A capacidade de mobilização do movimento, que reuniu mais de 5 mil pessoas na Universidade Federal de Santa Maria (UFSM) em assembleia que decidiu apoiar as ocupações, na quinta-feira, também reflete novo mecanismo de articulação. Em vez de aguardar e seguir convocações de líderes estaduais ou nacionais, cada curso, faculdade ou universidade marca assembleias e define o rumo a ser tomado.
Nenhuma resolução é adotada sem passar pelo crivo dos próprios ocupantes. Para o cientista político e professor da Unisinos Bruno Lima Rocha, isso privilegia a "ação direta" nos estabelecimentos de ensino e reduz o nível de influência de correntes e partidos sobre as decisões:
— A novidade é o método, a radicalidade e a democracia de base. Estudantes que não faziam política estão participando e massificando as ocupações.
O engajamento é estimulado pelo atual cenário político. A ascensão de Temer à Presidência favoreceu a aproximação de movimentos de esquerda no ambiente estudantil. Em meados dos anos 2000, sob a gestão do PT, por exemplo, os universitários divergiam sobre a proposta de reforma do Ensino Superior. As correntes mais ligadas ao governo da época e aquelas mais hostis aos petistas, vinculadas a PSTU e PSOL, dividiram-se e chegaram a organizar congressos separados para avaliar o tema no Estado.
Agora, compartilham bandeiras de luta.

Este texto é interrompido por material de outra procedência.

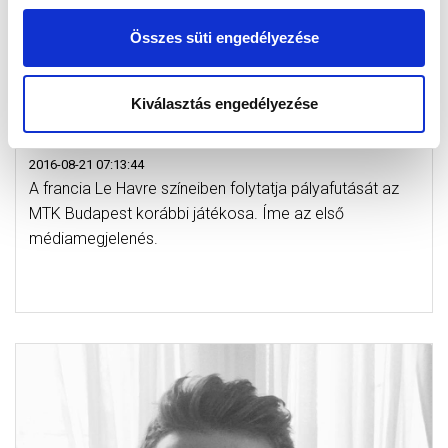
Összes süti engedélyezése
Kiválasztás engedélyezése
BESE BARNABÁS ELSŐ INTERJÚJA ÚJ
KLUBJÁBAN
2016-08-21 07:13:44
A francia Le Havre színeiben folytatja pályafutását az
MTK Budapest korábbi játékosa. Íme az első
médiamegjelenés.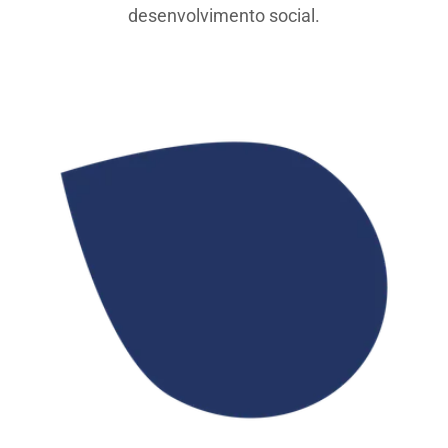
desenvolvimento social.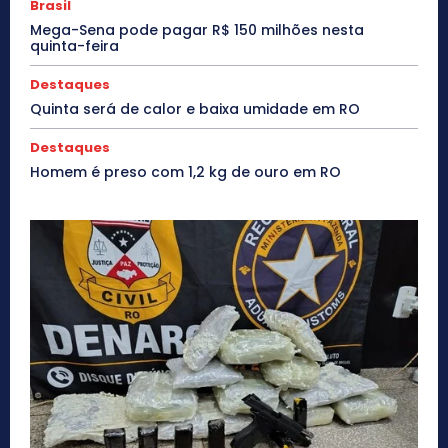
Brasil
Mega-Sena pode pagar R$ 150 milhões nesta
quinta-feira
Destaques
Quinta será de calor e baixa umidade em RO
Destaques
Homem é preso com 1,2 kg de ouro em RO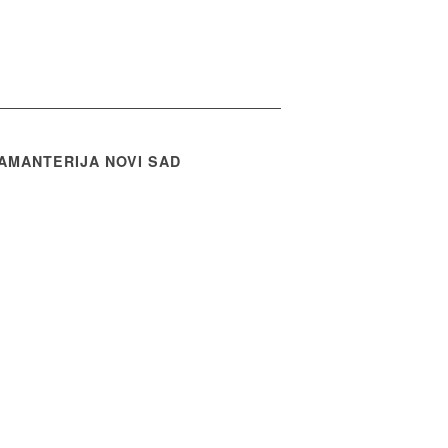
AMANTERIJA NOVI SAD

O principal alvo do alunado é a proposta de emenda à Constituição (PEC) que limita os gastos públicos — que na Câmara recebeu o número 241 e agora, no Senado, é a 55 —, mas também os projetos da reforma do Ensino Médio e da Escola sem Partido. A pauta sensibilizou até colegas de instituições particulares como a PUCRS, que se somou à nova onda incluindo algumas reivindicações próprias, a exemplo do combate ao aumento de mensalidades.